Ah, but what’s going to happen to it now, the philosophy and theology department? It’s going to be closed, W. says. It will be closed, and its members set adrift, W. says. Who among them will survive, after the wreck of the humanities ?

A visit to my hometown. To my home suburbs , W. says. He wants to know where it all went wrong. — ‘You started well enough, didn’t you? You had advantages in life. You weren’t starving. You weren’t brought up in a war zone …’ When did it go wrong? W. asks. Where did it go wrong?

He sees it immediately. Houses jammed together. Cars packing the driveways. There’s no expanse ! W. says. There are no vistas ! Every single bit of land is accounted for. Everything is owned, used, put to work …

This is the way the world will end: as a gigantic suburb, that’s what W. used to think, he says. But now he knows the world will end in the skies above the suburbs. That’s where they’ll ride, the four horsemen of our apocalypse.

These are the days, W. says. This is the reckoning. Of what though? He’s unsure. There must be some kind of accounting, he knows that. Someone must be keeping score, but who?

Sometimes, W. thinks I’m glad I live in the End Times. Isn’t the coming apocalypse the perfect correlate of my desire for ruination? Isn’t the destruction of the world only the macrocosmic version of my self-destruction? What would I be without the End? A man whose madness signified nothing, spoke of nothing. A symptom without a disease …

It’s different with him, of course. He was made for the beginning of the world, not the end of it. He is a man of hope , W. says. Of the youth of the world. Ah, but that’s not true, not really, he grants. He is a man of the end who yearns for the beginning, yearns for innocence, as I do not. He looks back, into the vanished glory of the past, and I look forward, into the storm clouds of catastrophe.
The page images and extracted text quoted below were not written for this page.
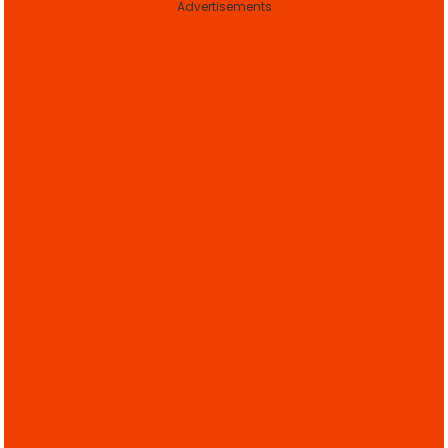
Advertisements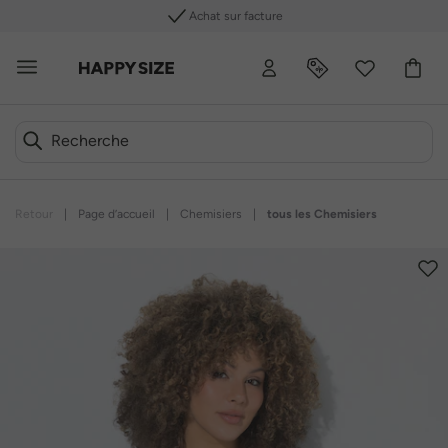
Achat sur facture
Retour
|
Page d’accueil
|
Chemisiers
|
tous les Chemisiers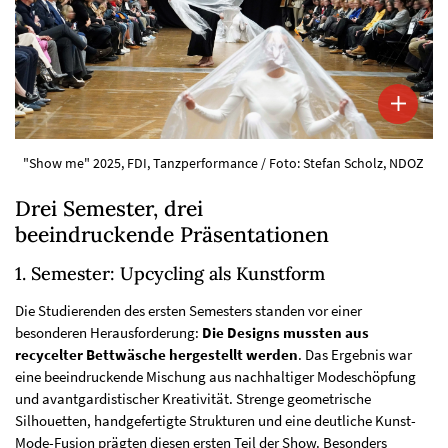
"Show me" 2025, FDI, Tanzperformance / Foto: Stefan Scholz, NDOZ
Drei Semester, drei
beeindruckende Präsentationen
1. Semester: Upcycling als Kunstform
Die Studierenden des ersten Semesters standen vor einer
besonderen Herausforderung:
Die Designs mussten aus
recycelter Bettwäsche hergestellt werden
. Das Ergebnis war
eine beeindruckende Mischung aus nachhaltiger Modeschöpfung
und avantgardistischer Kreativität. Strenge geometrische
Silhouetten, handgefertigte Strukturen und eine deutliche Kunst-
Mode-Fusion prägten diesen ersten Teil der Show. Besonders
W. has grown increasingly convinced that intellectual conversation itself is an affectation, he says, as we head out for our walk. At first, he had supposed it was bad manners to talk of abstract things at dinner. When you eat, eat, that’s what he had thought, and save the abstract matters for later.

But now? Intellectual conversation — so-called intellectual conversation — is inappropriate at any time, W. says. It’s a ruse. An excuse. We have to plunge into concrete matters, W. says. Our conversation must be as concrete as our eating.

‘This wood, for example. That field. And that — what is that?’ A barrow, I tell him. An ancient burial mound. But W. says that it’s only a refuse heap. A pile of rubbish abandoned among the trees.

He can imagine me as a boy, W. says, cycling out through the new housing estates, and through what remained of the woodland — muddy tracks along field-edges, fenced-in bridleways and overgrown footpaths. — ‘You were looking for something’, he says. ‘You knew something was missing’.

He sees it in his mind’s eye: I’m carrying my bike over the railway bridge. I’m cycling through glades of tree stumps in the forestry plantations. I’m following private roads past posh schools and riding academies. I’m looking for barrows and ley lines, W. says. I’m looking for Celtic gods and gods of any kind.